|Title||Risk assessment paradigm for glutamate|
|Author(s)||Roberts, Ashley; Lynch, Barry; Rietjens, Ivonne M.C.M.|
|Source||Annals of Nutrition & Metabolism 73 (2018)Suppl 5. - ISSN 0250-6807 - p. 53 - 64.|
|Publication type||Refereed Article in a scientific journal|
|Keyword(s)||Acceptable daily intake - Glutamate - Macronutrient - Risk assessment|
Background: Re-evaluation of the use of glutamic acid and glutamate salts (referred to as glutamate hereafter) by the European Food Safety Authority (EFSA) proposed a group acceptable daily intake (ADI) of 30 mg/kg body weight (bw)/day. Summary: This ADI is below the normal dietary intake, while even intake of free glutamate by breast-fed babies can be above this ADI. In addition, the pre-natal developmental toxicity study selected by EFSA, has never been used by regulatory authorities worldwide for the safety assessment of glutamate despite it being available for nearly 40 years.
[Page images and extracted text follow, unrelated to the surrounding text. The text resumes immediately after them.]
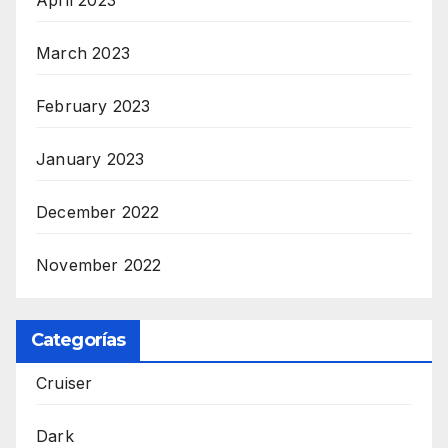
March 2023
February 2023
January 2023
December 2022
November 2022
Categorías
Cruiser
Dark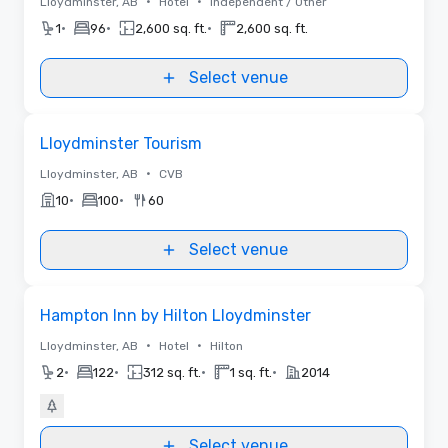
•
•
Lloydminster, AB
Hotel
Independent / Other
•
•
•
1
96
2,600 sq. ft.
2,600 sq. ft.
Select venue
Removed from favorites
Lloydminster Tourism
•
Lloydminster, AB
CVB
•
•
10
100
60
Select venue
Removed from favorites
Hampton Inn by Hilton Lloydminster
•
•
Lloydminster, AB
Hotel
Hilton
•
•
•
•
2
122
312 sq. ft.
1 sq. ft.
2014
Select venue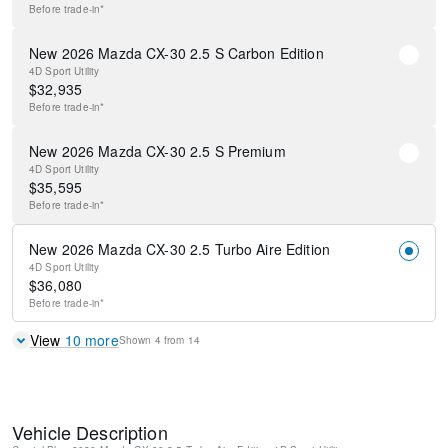
Before
trade-in*
New 2026 Mazda CX-30 2.5 S Carbon Edition
4D Sport Utility
$
32,935
Before
trade-in*
New 2026 Mazda CX-30 2.5 S Premium
4D Sport Utility
$
35,595
Before
trade-in*
New 2026 Mazda CX-30 2.5 Turbo Aire Edition
4D Sport Utility
$
36,080
Before
trade-in*
View
10
more
Shown
4
from
14
Vehicle Description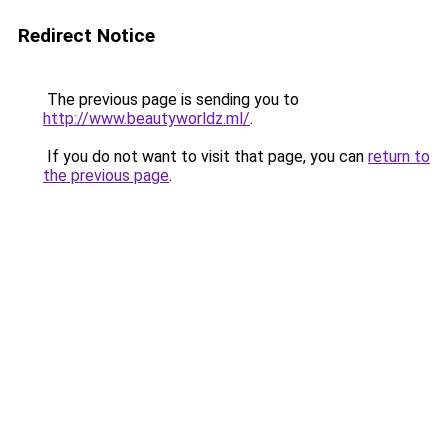
Redirect Notice
The previous page is sending you to
http://www.beautyworldz.ml/
.
If you do not want to visit that page, you can
return to
the previous page
.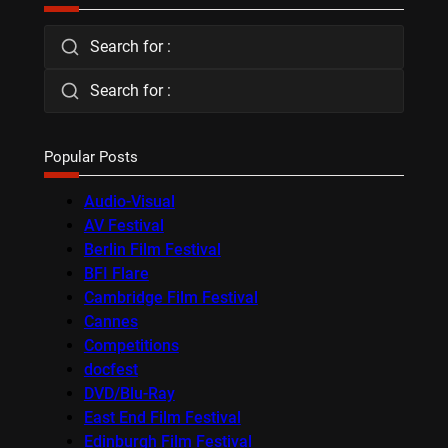
Search for :
Search for :
Popular Posts
Audio-Visual
AV Festival
Berlin Film Festival
BFI Flare
Cambridge Film Festival
Cannes
Competitions
docfest
DVD/Blu-Ray
East End Film Festival
Edinburgh Film Festival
Also, the EFSA ignored that toxicokinetic data provide support for eliminating the use of an uncertainty factor for interspecies differences in kinetics. Key Messages: A 3-generation reproductive toxicity study in mice that includes extensive brain histopathology, provides a better point of departure showing no effects up to the highest dose tested of 6,000 mg/kg bw/day. Furthermore, kinetic data support use of a compound-specific uncertainty factor of 25 instead of 100. Thus, an ADI of at least 240 mg/kg bw/day would be indicated. In fact, there is no compelling evidence to indicate that the previous ADI of "not specified" warrants any change.